In our previous article we discussed together the subject of staking, today we will dive into some very interesting things, especially if you have affinities in programming.
You will have to understand, that today we are going to approach together the subject of the creation of bots. Are you ready for it? Let’s get started!
The first thing to do when you want to create your own automatic trading strategy is to choose a programming language. This is just as important as the strategy because, without development skills, it will be very complicated to code anything.
The latter is very interesting because it only allows you, if you want, to implement machine learning elements in your strategy. If it is well done, it can bring a great added value to your strategy.
You will first need to define your strategy clearly. The idea for a strategy always comes from observing how one crypto behaves in one or more particular situations. But many novice traders have an unclear strategy that fluctuates with market events and their fear or appetite for risk, so in reality, they have no strategy.
Programming makes it possible to define a strategy with precision because there is no such thing as “just about” in computer science.
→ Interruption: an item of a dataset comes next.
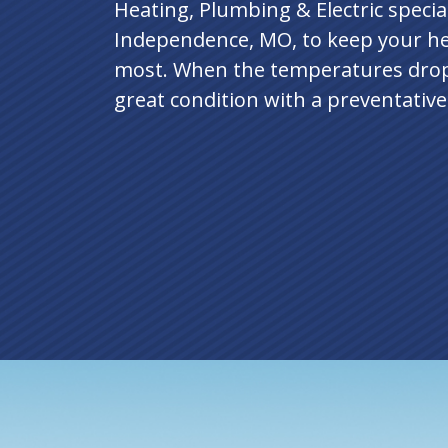
Heating, Plumbing & Electric specia
Independence, MO, to keep your he
most. When the temperatures drop
great condition with a preventativ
Indeed, “sell when the market has risen by 1%”, does not mean “sell the market after +0.9%, a computer is extremely precise.
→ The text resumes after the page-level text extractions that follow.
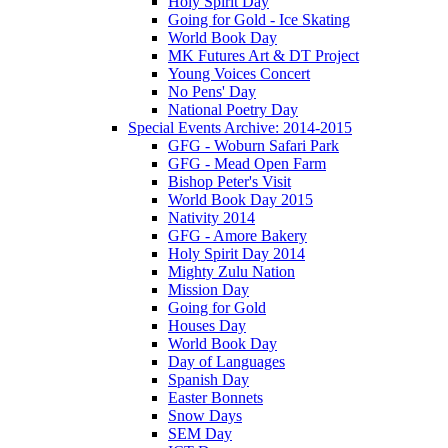
Holy Spirit Day
Going for Gold - Ice Skating
World Book Day
MK Futures Art & DT Project
Young Voices Concert
No Pens' Day
National Poetry Day
Special Events Archive: 2014-2015
GFG - Woburn Safari Park
GFG - Mead Open Farm
Bishop Peter's Visit
World Book Day 2015
Nativity 2014
GFG - Amore Bakery
Holy Spirit Day 2014
Mighty Zulu Nation
Mission Day
Going for Gold
Houses Day
World Book Day
Day of Languages
Spanish Day
Easter Bonnets
Snow Days
SEM Day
Translating your strategy into a flow chart, which you will then transcribe into programming code, will force you to define the detailed conditions for setting up and exiting a position.
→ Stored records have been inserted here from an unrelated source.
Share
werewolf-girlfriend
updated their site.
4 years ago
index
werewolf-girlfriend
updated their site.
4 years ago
To define your strategy, depending on your training, you can use complex mathematical concepts or use technical indicators for less complex strategies.
After building your strategy, you will have to backtest it and this is one of the most important phases in the creation of an algorithm as it is possible to make dramatic mistakes.
Indeed, when you start in automatic trading and you code your first bot it is normal to want a successful strategy. It is not uncommon for a beginner to choose to optimize his parameters on all the available data. The result is an algorithm that is overfitted to the data it knows and that performs poorly in real market conditions.
To avoid this, keeping it simple here, you need to separate your data set into two distinct parts and optimize your algorithm on one part. Then, without touching your parameters, you test your algorithm on the other data set. If the algorithm behaves in the same way, then it will work in a real market situation.
In conclusion, algorithm creation is a very exciting thing and you don’t necessarily need a super complex strategy to start.
The most important point will be the respect of the backtesting rules, otherwise, you will be exposed to bad surprises in the market.